→ **Task objective**: Copy each line of the records below that has "text" in it.
**********
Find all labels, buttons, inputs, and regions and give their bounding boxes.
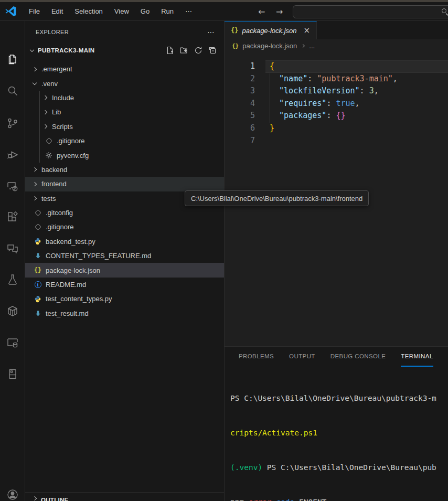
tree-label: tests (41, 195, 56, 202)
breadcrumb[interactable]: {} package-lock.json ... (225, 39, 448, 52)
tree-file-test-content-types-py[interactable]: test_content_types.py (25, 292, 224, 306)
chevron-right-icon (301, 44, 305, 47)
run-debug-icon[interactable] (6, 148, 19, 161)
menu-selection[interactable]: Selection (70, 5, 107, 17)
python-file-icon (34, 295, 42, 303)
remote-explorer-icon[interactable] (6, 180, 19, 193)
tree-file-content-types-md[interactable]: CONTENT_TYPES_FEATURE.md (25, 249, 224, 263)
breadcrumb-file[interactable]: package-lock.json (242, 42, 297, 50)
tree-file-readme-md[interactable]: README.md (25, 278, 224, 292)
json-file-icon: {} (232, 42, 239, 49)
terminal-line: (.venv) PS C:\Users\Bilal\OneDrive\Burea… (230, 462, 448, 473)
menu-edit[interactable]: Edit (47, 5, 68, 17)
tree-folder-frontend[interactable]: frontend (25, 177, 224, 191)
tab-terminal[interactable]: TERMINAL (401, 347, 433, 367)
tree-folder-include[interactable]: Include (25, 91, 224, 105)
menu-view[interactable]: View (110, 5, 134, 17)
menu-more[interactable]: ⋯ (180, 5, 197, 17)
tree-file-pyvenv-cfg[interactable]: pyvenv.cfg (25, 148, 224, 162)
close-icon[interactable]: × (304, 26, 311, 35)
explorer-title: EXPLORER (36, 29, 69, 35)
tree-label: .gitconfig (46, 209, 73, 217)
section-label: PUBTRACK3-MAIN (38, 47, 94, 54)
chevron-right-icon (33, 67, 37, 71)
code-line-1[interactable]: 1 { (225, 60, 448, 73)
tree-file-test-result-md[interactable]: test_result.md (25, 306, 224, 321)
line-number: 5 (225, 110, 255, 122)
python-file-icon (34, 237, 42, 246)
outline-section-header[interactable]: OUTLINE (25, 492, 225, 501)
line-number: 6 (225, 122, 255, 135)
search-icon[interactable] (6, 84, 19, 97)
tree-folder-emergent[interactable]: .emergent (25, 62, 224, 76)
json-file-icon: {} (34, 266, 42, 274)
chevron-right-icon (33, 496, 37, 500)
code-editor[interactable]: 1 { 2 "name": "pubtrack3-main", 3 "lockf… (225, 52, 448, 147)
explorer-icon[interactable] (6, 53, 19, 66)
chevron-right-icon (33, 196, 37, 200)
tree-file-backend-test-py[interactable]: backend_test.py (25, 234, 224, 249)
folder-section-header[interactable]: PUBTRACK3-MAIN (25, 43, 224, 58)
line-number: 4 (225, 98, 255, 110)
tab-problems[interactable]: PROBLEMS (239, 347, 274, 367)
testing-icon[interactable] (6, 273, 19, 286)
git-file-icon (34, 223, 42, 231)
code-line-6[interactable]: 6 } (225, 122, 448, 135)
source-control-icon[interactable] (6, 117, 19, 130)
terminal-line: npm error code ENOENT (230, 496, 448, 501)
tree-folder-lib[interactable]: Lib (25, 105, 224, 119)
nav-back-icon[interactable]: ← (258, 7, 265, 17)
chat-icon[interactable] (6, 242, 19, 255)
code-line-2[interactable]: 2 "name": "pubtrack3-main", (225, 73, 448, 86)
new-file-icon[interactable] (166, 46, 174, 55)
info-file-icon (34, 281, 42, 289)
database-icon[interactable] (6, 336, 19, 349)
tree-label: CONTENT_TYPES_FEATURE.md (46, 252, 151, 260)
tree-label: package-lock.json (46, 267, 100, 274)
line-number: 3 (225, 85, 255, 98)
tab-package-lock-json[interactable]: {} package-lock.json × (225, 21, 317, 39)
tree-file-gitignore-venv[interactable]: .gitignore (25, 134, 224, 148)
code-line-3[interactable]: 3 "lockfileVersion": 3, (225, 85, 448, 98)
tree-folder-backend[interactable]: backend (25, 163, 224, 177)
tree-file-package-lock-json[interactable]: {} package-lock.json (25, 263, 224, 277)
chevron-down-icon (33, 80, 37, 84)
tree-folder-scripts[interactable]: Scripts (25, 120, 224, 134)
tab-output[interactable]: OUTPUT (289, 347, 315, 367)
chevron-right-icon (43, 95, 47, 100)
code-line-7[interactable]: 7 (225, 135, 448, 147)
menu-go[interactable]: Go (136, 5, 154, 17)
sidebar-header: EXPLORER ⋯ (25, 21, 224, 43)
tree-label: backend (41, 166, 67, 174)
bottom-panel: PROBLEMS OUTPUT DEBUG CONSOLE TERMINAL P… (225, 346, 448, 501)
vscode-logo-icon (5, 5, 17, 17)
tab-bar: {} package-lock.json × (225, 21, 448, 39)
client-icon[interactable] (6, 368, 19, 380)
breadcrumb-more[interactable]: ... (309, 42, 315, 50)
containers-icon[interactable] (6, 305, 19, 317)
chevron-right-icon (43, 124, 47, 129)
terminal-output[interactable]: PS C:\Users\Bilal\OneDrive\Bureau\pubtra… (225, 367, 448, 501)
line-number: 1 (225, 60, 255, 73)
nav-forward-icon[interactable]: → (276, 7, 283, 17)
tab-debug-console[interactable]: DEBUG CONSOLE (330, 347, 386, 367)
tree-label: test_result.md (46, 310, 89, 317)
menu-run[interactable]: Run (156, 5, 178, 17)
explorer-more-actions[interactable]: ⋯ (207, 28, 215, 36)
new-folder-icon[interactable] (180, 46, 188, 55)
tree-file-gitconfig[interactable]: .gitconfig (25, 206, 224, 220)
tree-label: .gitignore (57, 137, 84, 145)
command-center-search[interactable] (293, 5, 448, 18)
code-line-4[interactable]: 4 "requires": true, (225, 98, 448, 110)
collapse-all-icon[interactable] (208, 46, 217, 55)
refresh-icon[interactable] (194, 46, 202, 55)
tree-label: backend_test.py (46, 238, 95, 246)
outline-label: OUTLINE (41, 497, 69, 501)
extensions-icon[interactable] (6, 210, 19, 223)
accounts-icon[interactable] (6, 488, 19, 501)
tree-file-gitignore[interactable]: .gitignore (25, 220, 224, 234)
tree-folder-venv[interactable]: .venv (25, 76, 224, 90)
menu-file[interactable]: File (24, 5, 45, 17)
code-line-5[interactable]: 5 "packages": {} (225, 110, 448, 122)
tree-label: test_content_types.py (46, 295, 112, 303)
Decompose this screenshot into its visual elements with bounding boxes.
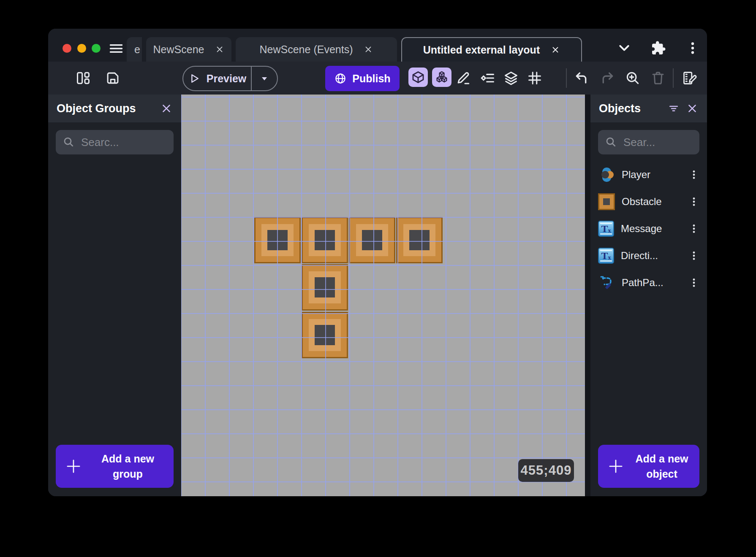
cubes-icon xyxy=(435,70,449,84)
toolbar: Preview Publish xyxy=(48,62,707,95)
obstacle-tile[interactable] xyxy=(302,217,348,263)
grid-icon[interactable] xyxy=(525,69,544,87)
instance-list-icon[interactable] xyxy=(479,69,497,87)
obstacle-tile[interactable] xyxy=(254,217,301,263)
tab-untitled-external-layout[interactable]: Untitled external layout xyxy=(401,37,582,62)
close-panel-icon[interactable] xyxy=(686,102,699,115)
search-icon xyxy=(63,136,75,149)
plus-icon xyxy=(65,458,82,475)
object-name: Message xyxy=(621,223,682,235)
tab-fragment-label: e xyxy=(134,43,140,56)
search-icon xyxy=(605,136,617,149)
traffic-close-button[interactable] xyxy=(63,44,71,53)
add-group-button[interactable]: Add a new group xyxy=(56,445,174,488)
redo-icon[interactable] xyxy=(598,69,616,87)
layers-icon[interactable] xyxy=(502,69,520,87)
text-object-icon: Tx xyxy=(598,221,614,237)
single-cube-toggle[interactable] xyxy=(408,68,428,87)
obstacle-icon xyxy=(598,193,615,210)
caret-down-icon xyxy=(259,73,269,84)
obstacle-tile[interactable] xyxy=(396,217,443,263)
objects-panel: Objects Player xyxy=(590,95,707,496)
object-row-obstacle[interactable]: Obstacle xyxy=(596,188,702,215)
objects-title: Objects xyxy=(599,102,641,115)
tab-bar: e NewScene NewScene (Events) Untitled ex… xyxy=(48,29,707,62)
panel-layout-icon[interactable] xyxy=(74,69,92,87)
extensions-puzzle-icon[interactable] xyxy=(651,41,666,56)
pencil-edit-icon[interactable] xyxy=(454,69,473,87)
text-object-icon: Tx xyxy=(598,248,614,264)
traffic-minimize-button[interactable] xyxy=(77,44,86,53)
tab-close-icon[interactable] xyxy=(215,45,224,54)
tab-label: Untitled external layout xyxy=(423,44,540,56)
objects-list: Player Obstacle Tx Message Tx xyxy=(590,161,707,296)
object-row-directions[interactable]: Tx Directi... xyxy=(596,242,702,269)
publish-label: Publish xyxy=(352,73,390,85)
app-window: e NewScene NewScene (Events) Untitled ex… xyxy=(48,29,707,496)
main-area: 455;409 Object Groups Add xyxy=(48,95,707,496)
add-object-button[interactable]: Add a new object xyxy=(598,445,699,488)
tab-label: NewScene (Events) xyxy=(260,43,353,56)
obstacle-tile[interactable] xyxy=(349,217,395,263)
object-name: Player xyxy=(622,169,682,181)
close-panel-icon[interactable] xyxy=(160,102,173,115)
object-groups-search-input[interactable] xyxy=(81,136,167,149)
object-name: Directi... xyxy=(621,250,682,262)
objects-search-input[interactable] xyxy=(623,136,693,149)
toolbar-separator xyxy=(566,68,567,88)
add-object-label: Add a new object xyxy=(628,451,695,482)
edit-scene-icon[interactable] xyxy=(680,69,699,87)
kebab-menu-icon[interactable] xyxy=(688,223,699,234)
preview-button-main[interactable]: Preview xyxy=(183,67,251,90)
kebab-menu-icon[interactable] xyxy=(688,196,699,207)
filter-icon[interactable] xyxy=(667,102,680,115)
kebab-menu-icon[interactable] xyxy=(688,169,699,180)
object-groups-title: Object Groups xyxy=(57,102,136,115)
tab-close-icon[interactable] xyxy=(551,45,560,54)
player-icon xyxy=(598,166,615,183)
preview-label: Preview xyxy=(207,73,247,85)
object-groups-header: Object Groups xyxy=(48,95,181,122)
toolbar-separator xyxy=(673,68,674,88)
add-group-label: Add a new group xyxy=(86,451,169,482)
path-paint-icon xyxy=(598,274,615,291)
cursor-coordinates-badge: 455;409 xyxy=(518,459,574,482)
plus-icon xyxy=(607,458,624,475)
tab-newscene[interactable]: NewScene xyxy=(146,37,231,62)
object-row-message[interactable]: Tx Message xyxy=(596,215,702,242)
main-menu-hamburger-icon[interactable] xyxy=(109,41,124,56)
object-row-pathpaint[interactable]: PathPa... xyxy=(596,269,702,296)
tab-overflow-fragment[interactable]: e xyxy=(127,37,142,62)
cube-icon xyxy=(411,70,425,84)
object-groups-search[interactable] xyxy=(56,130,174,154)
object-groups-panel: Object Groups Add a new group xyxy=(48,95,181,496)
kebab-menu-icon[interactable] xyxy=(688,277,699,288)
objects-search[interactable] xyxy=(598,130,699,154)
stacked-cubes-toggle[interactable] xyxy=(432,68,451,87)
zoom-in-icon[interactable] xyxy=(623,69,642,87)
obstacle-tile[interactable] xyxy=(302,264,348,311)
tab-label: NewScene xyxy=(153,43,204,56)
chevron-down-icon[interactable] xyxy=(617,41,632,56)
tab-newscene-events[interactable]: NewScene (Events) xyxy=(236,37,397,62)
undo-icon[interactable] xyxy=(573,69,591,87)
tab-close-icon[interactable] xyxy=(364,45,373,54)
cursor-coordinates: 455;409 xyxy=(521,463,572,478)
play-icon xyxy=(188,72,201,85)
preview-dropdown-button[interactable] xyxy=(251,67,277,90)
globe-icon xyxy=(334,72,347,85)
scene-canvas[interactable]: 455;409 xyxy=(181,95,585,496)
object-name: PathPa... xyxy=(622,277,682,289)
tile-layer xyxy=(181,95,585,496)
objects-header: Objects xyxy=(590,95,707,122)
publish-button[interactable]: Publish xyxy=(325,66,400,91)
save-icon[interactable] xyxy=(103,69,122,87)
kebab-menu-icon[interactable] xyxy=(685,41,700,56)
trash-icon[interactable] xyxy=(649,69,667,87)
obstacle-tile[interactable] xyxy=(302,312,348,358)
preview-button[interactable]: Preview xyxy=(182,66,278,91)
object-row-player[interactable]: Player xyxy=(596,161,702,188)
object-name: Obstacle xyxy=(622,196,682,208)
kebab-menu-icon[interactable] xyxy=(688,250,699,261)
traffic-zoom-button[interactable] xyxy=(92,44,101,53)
**********
→ **Solution for this task**:
text-object-icon: Tx xyxy=(598,221,614,237)
text-object-icon: Tx xyxy=(598,248,614,264)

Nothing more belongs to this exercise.